Machine believes his “fuel stations on wheels” are the way of the future, and have the potential to be lower-barrier investment opportunities for young and historically disadvantaged entrepreneurs.

That is, if legislators will agree to relax some of the current regulations that prohibit mobile fuelling stations in most communities over safety concerns.

“I’d like to hire and introduce more young, black people into the oil and gas sector. We need to break through the red tape,” he stressed. 

“We must work with emerging retailers. We must work with people in townships, where there are less onerous regulations but also an explosion of growth. We must work with government.”

Breaking barriers to entry

Machine said cumbersome bureaucracy is one of the key factors preventing more young, black entrepreneurs from getting into business.

“If you don’t have the patience or the know-how to get the information you need to start a business, it’s difficult for people to break into the industry,” he explained. 

Petrol stations in South Africa are tightly regulated, with nearly 60% of the petrol price going to pay various taxes, levies and margins.

“When I started out I was fortunate enough to have a client who took a chance on me and gave me the opportunity to work through a joint venture,” recalled Machine.

“I don’t know how I could have gained the trust of potential clients or understood the licensing process otherwise.”

With a degree in managerial accounting and a masters in management, Machine said he largely fell into the oil and gas industry by chance, after trying his hand at business consulting.

“I did some risk-based fundraising to develop a business case for a truck stop, and then started looking into wholesale projects with diesel. At the beginning, I was just trying to see if my idea worked,” he explained. 

In those early days, Machine only made about R1 000 profit on each order — a figure that’s grown substantially.

Build success on creativity, strong relationships

The upward battle taught him successful businesses aren’t built on investment capital, but rather on creativity and strong relationships. 

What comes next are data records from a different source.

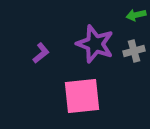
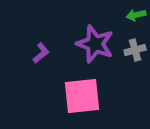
gray cross: moved 1 px right, 1 px up
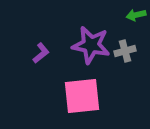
purple star: moved 4 px left, 1 px down; rotated 9 degrees counterclockwise
gray cross: moved 10 px left, 1 px down
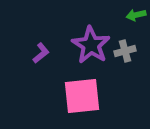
purple star: rotated 21 degrees clockwise
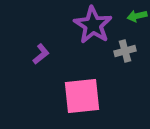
green arrow: moved 1 px right, 1 px down
purple star: moved 2 px right, 20 px up
purple L-shape: moved 1 px down
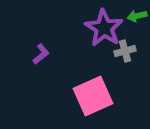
purple star: moved 11 px right, 3 px down
pink square: moved 11 px right; rotated 18 degrees counterclockwise
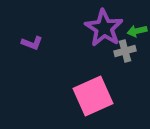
green arrow: moved 15 px down
purple L-shape: moved 9 px left, 11 px up; rotated 60 degrees clockwise
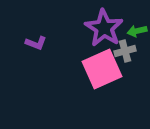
purple L-shape: moved 4 px right
pink square: moved 9 px right, 27 px up
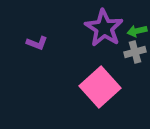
purple L-shape: moved 1 px right
gray cross: moved 10 px right, 1 px down
pink square: moved 2 px left, 18 px down; rotated 18 degrees counterclockwise
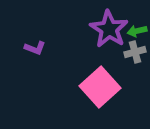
purple star: moved 5 px right, 1 px down
purple L-shape: moved 2 px left, 5 px down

“You don’t need R20 million to start something. Look around you, test your idea and see what resources you have available to make your business work.”

By the end of 2020, Machine aims to complete the licensing process so SADC Fuels can operate independently of its current joint venture. He also hopes to transition out of wholesaling and into the retail market.

“My parents and grandparents always pushed me to make a better life for myself and I was never told I couldn’t do things. I was a bit naive when it came to goal setting and always dreamt big, but it’s served me well.”